▶ [EXERCISE INSTRUCTIONS]
In the material below, the required lines run from the one containing "has height=1471, width=1078." through the one containing "The height and width of the screenshot is (2576, 902).". Copy those lines exactly, ends included, and nothing else.

▶ [RAW DATA]
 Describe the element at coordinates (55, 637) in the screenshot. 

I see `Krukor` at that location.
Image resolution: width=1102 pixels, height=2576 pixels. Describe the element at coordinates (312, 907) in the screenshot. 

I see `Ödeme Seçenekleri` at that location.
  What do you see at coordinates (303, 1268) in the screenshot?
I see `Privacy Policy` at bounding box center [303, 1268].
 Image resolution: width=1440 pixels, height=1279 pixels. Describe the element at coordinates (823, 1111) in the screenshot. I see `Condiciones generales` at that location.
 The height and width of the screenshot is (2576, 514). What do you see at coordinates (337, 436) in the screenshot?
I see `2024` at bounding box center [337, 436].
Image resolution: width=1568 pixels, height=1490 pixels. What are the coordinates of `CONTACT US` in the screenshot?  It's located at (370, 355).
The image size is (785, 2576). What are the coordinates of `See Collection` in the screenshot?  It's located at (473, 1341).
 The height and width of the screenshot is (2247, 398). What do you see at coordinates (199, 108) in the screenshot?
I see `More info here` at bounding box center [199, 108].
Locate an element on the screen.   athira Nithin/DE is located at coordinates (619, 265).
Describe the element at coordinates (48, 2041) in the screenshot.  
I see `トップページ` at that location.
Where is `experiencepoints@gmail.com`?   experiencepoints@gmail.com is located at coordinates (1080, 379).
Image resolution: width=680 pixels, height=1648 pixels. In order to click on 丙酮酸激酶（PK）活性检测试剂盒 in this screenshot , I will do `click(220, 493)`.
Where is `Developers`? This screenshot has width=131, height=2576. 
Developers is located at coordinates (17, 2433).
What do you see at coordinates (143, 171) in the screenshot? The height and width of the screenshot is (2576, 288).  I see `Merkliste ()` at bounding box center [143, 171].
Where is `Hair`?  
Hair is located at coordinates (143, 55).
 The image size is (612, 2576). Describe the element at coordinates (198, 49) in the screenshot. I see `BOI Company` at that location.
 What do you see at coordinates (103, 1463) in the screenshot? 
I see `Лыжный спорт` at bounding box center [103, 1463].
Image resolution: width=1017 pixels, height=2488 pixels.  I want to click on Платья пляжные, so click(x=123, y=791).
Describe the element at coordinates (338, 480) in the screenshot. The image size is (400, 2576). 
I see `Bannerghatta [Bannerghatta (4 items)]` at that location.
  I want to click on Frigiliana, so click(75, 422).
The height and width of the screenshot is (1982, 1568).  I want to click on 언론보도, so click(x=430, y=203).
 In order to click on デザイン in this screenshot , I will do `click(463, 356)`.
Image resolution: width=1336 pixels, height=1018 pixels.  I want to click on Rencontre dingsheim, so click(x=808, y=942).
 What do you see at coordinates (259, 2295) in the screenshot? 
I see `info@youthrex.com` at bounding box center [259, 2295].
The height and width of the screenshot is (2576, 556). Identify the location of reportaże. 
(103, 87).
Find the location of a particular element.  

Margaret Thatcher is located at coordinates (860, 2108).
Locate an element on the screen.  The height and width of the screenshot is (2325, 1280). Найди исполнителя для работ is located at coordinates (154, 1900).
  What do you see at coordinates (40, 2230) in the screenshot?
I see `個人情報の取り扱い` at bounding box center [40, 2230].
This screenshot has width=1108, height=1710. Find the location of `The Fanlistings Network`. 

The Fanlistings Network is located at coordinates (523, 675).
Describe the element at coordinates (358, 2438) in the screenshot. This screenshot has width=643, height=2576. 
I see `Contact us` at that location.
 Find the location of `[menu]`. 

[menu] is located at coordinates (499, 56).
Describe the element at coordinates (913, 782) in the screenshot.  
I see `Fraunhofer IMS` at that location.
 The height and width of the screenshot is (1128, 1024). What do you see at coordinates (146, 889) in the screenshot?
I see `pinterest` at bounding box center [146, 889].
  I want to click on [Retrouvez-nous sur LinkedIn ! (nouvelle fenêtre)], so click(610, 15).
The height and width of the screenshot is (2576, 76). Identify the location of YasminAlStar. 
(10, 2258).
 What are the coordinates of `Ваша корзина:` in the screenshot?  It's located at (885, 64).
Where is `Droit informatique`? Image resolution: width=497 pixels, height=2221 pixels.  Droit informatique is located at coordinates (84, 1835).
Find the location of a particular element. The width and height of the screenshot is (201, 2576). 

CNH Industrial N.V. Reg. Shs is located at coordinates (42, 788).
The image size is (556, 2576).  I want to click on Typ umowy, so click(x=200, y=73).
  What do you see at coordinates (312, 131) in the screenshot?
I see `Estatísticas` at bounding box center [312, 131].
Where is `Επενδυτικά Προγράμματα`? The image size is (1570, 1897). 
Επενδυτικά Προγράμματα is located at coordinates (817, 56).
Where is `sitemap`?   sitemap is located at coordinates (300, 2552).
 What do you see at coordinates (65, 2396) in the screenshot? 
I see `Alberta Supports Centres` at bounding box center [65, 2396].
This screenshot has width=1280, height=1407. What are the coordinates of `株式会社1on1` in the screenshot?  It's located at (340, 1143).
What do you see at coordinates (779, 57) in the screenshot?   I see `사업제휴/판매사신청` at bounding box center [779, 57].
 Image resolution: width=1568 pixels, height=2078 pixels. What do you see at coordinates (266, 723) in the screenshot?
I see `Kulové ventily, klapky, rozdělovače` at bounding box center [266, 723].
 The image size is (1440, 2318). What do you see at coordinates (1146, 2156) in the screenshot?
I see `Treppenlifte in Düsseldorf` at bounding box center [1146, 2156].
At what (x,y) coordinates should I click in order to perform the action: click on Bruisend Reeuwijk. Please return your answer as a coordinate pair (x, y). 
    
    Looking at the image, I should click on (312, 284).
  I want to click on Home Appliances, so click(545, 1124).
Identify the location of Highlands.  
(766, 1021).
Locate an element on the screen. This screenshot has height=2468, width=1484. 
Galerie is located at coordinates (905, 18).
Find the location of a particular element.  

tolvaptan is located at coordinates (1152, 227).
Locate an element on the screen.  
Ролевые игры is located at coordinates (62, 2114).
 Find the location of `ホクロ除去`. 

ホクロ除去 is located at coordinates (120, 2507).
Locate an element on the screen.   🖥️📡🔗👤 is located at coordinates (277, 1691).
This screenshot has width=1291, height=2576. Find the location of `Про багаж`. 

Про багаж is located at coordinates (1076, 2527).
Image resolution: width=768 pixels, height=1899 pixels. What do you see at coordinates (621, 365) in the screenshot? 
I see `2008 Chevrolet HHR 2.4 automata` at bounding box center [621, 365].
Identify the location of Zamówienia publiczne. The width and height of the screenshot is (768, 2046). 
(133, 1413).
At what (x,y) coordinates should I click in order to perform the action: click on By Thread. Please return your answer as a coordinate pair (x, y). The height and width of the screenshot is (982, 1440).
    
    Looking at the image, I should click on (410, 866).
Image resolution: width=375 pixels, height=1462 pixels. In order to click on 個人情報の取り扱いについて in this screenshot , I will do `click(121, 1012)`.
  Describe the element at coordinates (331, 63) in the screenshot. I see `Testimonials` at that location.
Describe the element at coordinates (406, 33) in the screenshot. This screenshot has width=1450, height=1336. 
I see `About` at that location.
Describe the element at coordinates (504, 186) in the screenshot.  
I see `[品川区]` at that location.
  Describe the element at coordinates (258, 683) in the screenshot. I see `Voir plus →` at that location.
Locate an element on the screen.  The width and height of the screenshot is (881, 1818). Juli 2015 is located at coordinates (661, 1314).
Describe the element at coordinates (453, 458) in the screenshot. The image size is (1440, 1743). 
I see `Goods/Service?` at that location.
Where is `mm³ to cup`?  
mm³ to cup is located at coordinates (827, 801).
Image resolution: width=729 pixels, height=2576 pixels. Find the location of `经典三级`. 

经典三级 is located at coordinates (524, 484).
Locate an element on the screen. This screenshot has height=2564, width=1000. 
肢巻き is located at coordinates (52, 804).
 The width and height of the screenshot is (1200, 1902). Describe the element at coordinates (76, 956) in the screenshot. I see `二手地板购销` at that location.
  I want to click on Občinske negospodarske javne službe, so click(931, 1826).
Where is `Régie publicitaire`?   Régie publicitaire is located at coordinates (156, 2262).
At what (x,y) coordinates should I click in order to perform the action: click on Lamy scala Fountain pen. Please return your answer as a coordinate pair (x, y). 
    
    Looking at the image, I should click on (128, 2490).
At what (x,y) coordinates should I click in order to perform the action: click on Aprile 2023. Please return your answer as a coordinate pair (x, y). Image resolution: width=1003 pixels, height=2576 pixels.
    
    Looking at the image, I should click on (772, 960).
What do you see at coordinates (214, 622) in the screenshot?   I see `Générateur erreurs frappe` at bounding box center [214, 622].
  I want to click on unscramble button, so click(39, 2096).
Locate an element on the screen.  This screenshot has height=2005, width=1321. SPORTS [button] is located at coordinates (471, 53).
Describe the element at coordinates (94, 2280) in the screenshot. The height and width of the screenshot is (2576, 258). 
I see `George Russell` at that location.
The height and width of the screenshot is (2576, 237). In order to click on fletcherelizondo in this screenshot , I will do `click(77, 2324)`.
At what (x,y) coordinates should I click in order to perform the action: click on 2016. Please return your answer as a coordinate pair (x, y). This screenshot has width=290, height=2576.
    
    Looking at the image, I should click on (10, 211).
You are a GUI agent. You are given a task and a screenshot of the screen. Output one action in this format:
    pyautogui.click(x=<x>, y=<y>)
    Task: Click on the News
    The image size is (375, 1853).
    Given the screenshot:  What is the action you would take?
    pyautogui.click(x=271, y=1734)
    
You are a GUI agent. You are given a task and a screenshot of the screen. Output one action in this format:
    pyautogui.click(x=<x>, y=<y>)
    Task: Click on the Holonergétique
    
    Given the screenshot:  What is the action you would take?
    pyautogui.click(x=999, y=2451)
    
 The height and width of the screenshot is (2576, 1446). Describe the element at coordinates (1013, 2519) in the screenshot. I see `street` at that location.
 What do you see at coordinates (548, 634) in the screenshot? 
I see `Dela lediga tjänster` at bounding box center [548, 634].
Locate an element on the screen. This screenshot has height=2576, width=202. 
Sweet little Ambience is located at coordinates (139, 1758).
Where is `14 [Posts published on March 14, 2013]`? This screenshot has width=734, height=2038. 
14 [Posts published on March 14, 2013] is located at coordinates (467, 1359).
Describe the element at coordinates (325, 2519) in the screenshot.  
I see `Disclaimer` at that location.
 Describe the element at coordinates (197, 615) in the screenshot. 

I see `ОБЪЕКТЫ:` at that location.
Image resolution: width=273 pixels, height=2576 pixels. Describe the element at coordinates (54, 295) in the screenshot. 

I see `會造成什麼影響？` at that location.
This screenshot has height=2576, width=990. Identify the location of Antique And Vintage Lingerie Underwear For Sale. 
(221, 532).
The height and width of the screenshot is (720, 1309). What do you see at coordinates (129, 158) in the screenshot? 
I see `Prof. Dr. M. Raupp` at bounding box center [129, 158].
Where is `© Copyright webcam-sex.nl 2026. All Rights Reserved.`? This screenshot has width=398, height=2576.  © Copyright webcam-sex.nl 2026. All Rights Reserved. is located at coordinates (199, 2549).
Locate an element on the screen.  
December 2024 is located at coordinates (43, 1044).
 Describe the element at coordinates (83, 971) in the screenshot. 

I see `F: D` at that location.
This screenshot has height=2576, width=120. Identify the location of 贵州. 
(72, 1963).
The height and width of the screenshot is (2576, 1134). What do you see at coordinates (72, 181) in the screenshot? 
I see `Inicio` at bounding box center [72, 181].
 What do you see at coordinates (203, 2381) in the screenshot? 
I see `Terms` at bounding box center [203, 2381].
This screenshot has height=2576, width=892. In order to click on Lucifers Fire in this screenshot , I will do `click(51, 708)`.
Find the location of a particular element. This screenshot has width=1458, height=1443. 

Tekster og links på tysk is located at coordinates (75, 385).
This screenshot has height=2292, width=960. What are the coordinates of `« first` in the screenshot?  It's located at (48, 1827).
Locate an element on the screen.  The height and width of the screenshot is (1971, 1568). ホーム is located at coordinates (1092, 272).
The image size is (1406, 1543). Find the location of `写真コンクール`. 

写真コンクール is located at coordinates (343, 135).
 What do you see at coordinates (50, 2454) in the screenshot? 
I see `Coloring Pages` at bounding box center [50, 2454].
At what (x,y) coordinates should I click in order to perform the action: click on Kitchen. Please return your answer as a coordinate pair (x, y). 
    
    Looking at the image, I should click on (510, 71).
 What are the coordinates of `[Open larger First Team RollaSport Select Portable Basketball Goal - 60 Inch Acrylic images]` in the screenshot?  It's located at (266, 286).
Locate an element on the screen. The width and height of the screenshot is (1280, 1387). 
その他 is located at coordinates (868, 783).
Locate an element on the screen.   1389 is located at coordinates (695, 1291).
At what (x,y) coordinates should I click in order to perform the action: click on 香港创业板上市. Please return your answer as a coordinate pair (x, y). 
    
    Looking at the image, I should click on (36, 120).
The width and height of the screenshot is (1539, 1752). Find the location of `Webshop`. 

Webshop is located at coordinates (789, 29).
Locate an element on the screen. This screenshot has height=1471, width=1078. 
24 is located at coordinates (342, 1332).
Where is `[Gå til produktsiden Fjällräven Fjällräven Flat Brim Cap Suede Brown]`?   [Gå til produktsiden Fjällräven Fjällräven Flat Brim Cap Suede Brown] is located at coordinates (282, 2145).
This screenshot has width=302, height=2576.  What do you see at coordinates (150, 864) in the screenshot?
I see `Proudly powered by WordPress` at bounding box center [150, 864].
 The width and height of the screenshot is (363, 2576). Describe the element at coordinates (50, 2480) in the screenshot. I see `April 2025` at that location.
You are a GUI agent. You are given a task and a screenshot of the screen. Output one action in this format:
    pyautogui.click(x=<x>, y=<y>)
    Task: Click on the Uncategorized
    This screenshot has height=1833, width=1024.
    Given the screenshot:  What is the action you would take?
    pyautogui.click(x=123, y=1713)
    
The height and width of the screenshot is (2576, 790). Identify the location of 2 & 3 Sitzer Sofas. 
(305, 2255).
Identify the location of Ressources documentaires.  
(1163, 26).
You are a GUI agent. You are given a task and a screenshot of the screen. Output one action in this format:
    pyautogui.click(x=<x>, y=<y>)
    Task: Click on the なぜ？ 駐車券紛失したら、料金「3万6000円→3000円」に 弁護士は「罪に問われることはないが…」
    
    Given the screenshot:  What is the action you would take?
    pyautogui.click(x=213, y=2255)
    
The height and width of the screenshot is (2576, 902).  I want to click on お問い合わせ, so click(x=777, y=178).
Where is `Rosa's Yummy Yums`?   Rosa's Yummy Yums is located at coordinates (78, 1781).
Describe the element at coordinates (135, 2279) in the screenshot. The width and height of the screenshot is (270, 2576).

▶ [RESULT OF THIS EXERCISE]
Locate an element on the screen. This screenshot has height=1471, width=1078. 
24 is located at coordinates (342, 1332).
Where is `[Gå til produktsiden Fjällräven Fjällräven Flat Brim Cap Suede Brown]`?   [Gå til produktsiden Fjällräven Fjällräven Flat Brim Cap Suede Brown] is located at coordinates (282, 2145).
This screenshot has width=302, height=2576.  What do you see at coordinates (150, 864) in the screenshot?
I see `Proudly powered by WordPress` at bounding box center [150, 864].
 The width and height of the screenshot is (363, 2576). Describe the element at coordinates (50, 2480) in the screenshot. I see `April 2025` at that location.
You are a GUI agent. You are given a task and a screenshot of the screen. Output one action in this format:
    pyautogui.click(x=<x>, y=<y>)
    Task: Click on the Uncategorized
    This screenshot has height=1833, width=1024.
    Given the screenshot:  What is the action you would take?
    pyautogui.click(x=123, y=1713)
    
The height and width of the screenshot is (2576, 790). Identify the location of 2 & 3 Sitzer Sofas. 
(305, 2255).
Identify the location of Ressources documentaires.  
(1163, 26).
You are a GUI agent. You are given a task and a screenshot of the screen. Output one action in this format:
    pyautogui.click(x=<x>, y=<y>)
    Task: Click on the なぜ？ 駐車券紛失したら、料金「3万6000円→3000円」に 弁護士は「罪に問われることはないが…」
    
    Given the screenshot:  What is the action you would take?
    pyautogui.click(x=213, y=2255)
    
The height and width of the screenshot is (2576, 902).  I want to click on お問い合わせ, so click(x=777, y=178).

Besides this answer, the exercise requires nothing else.